(Entries shown)

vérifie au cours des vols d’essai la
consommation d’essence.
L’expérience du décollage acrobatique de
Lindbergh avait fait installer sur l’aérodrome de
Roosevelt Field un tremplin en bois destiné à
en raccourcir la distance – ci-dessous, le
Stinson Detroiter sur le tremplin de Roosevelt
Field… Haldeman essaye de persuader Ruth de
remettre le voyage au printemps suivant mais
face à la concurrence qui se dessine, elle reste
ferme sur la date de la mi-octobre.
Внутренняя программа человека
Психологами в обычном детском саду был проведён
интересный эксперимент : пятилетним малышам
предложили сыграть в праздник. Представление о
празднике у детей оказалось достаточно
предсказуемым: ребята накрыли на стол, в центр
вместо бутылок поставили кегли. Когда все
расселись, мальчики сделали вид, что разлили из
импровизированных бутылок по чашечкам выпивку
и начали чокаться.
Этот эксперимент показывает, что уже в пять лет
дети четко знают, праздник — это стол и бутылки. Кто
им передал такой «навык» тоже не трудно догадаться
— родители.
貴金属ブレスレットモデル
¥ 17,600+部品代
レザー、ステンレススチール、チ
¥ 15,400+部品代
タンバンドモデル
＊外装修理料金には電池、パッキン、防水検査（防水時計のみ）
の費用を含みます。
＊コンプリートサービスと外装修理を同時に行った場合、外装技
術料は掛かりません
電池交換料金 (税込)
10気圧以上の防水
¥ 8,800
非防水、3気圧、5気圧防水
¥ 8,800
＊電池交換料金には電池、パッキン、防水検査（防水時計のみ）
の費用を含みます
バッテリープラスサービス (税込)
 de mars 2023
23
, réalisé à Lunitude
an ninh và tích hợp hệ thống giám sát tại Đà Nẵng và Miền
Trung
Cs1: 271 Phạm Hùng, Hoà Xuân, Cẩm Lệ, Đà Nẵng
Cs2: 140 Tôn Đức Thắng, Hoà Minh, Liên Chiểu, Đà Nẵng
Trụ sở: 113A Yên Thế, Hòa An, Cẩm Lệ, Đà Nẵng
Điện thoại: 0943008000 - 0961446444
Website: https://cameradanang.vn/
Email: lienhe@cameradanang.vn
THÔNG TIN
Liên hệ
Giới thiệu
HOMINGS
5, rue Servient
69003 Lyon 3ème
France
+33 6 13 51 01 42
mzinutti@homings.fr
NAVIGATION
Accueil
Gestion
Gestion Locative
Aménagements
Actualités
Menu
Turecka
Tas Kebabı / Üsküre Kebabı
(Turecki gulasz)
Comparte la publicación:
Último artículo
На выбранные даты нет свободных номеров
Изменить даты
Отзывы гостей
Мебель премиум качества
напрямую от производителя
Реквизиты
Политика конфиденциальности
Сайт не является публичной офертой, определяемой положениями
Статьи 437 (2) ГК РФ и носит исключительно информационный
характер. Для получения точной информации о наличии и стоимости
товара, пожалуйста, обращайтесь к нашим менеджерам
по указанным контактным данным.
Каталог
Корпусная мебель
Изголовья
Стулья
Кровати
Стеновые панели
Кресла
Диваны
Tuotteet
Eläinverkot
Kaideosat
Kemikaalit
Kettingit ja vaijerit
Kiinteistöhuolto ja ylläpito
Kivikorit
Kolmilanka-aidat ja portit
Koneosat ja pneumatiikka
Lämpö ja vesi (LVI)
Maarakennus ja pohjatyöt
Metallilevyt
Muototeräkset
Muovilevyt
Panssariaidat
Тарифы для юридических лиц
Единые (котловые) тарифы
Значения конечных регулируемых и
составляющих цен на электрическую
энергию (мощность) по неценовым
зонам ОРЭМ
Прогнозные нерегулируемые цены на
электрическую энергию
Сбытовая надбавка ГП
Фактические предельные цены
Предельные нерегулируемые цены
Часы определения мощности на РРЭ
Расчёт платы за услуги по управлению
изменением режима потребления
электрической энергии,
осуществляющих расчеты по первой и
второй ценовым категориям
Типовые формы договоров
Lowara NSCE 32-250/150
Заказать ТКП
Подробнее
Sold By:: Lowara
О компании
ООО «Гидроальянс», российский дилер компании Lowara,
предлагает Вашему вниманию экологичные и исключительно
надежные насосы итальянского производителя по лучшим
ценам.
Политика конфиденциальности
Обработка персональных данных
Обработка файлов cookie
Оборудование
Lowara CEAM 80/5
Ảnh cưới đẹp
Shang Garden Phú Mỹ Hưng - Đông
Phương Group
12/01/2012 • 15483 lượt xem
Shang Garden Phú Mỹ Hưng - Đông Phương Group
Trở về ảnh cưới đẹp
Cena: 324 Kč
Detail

(End Entries shown)

• [What the task asks]: Could you transcribe the whole listing above without any edits?

• [Exercise result]:
vérifie au cours des vols d’essai la
consommation d’essence.
L’expérience du décollage acrobatique de
Lindbergh avait fait installer sur l’aérodrome de
Roosevelt Field un tremplin en bois destiné à
en raccourcir la distance – ci-dessous, le
Stinson Detroiter sur le tremplin de Roosevelt
Field… Haldeman essaye de persuader Ruth de
remettre le voyage au printemps suivant mais
face à la concurrence qui se dessine, elle reste
ferme sur la date de la mi-octobre.
Внутренняя программа человека
Психологами в обычном детском саду был проведён
интересный эксперимент : пятилетним малышам
предложили сыграть в праздник. Представление о
празднике у детей оказалось достаточно
предсказуемым: ребята накрыли на стол, в центр
вместо бутылок поставили кегли. Когда все
расселись, мальчики сделали вид, что разлили из
импровизированных бутылок по чашечкам выпивку
и начали чокаться.
Этот эксперимент показывает, что уже в пять лет
дети четко знают, праздник — это стол и бутылки. Кто
им передал такой «навык» тоже не трудно догадаться
— родители.
貴金属ブレスレットモデル
¥ 17,600+部品代
レザー、ステンレススチール、チ
¥ 15,400+部品代
タンバンドモデル
＊外装修理料金には電池、パッキン、防水検査（防水時計のみ）
の費用を含みます。
＊コンプリートサービスと外装修理を同時に行った場合、外装技
術料は掛かりません
電池交換料金 (税込)
10気圧以上の防水
¥ 8,800
非防水、3気圧、5気圧防水
¥ 8,800
＊電池交換料金には電池、パッキン、防水検査（防水時計のみ）
の費用を含みます
バッテリープラスサービス (税込)
 de mars 2023
23
, réalisé à Lunitude
an ninh và tích hợp hệ thống giám sát tại Đà Nẵng và Miền
Trung
Cs1: 271 Phạm Hùng, Hoà Xuân, Cẩm Lệ, Đà Nẵng
Cs2: 140 Tôn Đức Thắng, Hoà Minh, Liên Chiểu, Đà Nẵng
Trụ sở: 113A Yên Thế, Hòa An, Cẩm Lệ, Đà Nẵng
Điện thoại: 0943008000 - 0961446444
Website: https://cameradanang.vn/
Email: lienhe@cameradanang.vn
THÔNG TIN
Liên hệ
Giới thiệu
HOMINGS
5, rue Servient
69003 Lyon 3ème
France
+33 6 13 51 01 42
mzinutti@homings.fr
NAVIGATION
Accueil
Gestion
Gestion Locative
Aménagements
Actualités
Menu
Turecka
Tas Kebabı / Üsküre Kebabı
(Turecki gulasz)
Comparte la publicación:
Último artículo
На выбранные даты нет свободных номеров
Изменить даты
Отзывы гостей
Мебель премиум качества
напрямую от производителя
Реквизиты
Политика конфиденциальности
Сайт не является публичной офертой, определяемой положениями
Статьи 437 (2) ГК РФ и носит исключительно информационный
характер. Для получения точной информации о наличии и стоимости
товара, пожалуйста, обращайтесь к нашим менеджерам
по указанным контактным данным.
Каталог
Корпусная мебель
Изголовья
Стулья
Кровати
Стеновые панели
Кресла
Диваны
Tuotteet
Eläinverkot
Kaideosat
Kemikaalit
Kettingit ja vaijerit
Kiinteistöhuolto ja ylläpito
Kivikorit
Kolmilanka-aidat ja portit
Koneosat ja pneumatiikka
Lämpö ja vesi (LVI)
Maarakennus ja pohjatyöt
Metallilevyt
Muototeräkset
Muovilevyt
Panssariaidat
Тарифы для юридических лиц
Единые (котловые) тарифы
Значения конечных регулируемых и
составляющих цен на электрическую
энергию (мощность) по неценовым
зонам ОРЭМ
Прогнозные нерегулируемые цены на
электрическую энергию
Сбытовая надбавка ГП
Фактические предельные цены
Предельные нерегулируемые цены
Часы определения мощности на РРЭ
Расчёт платы за услуги по управлению
изменением режима потребления
электрической энергии,
осуществляющих расчеты по первой и
второй ценовым категориям
Типовые формы договоров
Lowara NSCE 32-250/150
Заказать ТКП
Подробнее
Sold By:: Lowara
О компании
ООО «Гидроальянс», российский дилер компании Lowara,
предлагает Вашему вниманию экологичные и исключительно
надежные насосы итальянского производителя по лучшим
ценам.
Политика конфиденциальности
Обработка персональных данных
Обработка файлов cookie
Оборудование
Lowara CEAM 80/5
Ảnh cưới đẹp
Shang Garden Phú Mỹ Hưng - Đông
Phương Group
12/01/2012 • 15483 lượt xem
Shang Garden Phú Mỹ Hưng - Đông Phương Group
Trở về ảnh cưới đẹp
Cena: 324 Kč
Detail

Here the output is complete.